Aristotle rectified an irrational absurdity in reasoning with empiricism using likelihood, "once the irrational has been introduced and an air of likelihood imparted to it, we must accept it in spite of the absurdity. He claimed that absurdity in reasoning being veiled by charming language in poetry, "As it is, the absurdity is veiled by the poetic charm with which the poet invests it... But in the Epic poem the absurdity passes unnoticed." In Aristotle's book Rhetoric, he discusses the situations in which absurdity is employed and how it affects one's use of persuasion. According to Aristotle, the idea of a man being unable to persuade someone by his words is absurd. Any unnecessary information to the case is unreasonable and makes the speech unclear. If the speech becomes too unclear; the justification for their case becomes unpersuasive, making the argument absurd.

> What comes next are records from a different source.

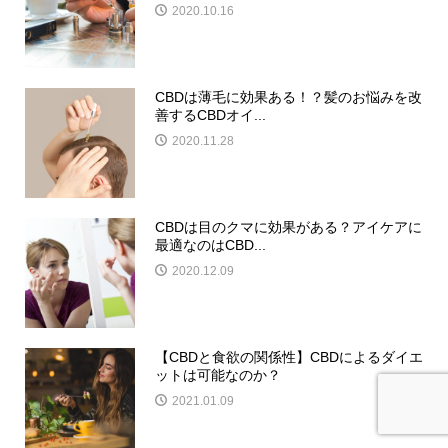
2020.10.16
CBDは薄毛に効果ある！？髪のお悩みを改
善するCBDオイ...
2020.11.28
CBDは目のクマに効果がある？アイケアに
最適なのはCBD...
2020.12.09
【CBDと食欲の関係性】CBDによるダイエ
ットは可能なのか？
2021.01.09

The term absurdity has been used throughout history regarding foolishness and extremely poor reasoning to form beliefs. In Aristophanes' 5th century BC comedy The Wasps, his protagonist Philocleon learned the "absurdities" of Aesop's Fables, considered to be unreasonable fantasy and not real.

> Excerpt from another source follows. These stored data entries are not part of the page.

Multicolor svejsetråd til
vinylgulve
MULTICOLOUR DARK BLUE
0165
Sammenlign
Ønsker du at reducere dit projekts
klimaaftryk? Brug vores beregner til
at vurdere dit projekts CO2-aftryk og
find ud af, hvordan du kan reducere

===Renaissance and early modern periods===

Michel de Montaigne, father of the essay and modern skepticism, argued that the process of abridgement is foolish and produces absurdity, "Every abridgement of a good book is a foolish abridgement... absurdity [is] not to be cured... satisfied with itself than any reason, can reasonably be."

Francis Bacon, an early promoter of empiricism and the scientific method, argued that absurdity is a necessary component of scientific progress, and should not always be laughed at. He continued that bold new ways of thinking and bold hypotheses often led to absurdity, "For if absurdity be the subject of laughter, doubt you but great boldness is seldom without some absurdity."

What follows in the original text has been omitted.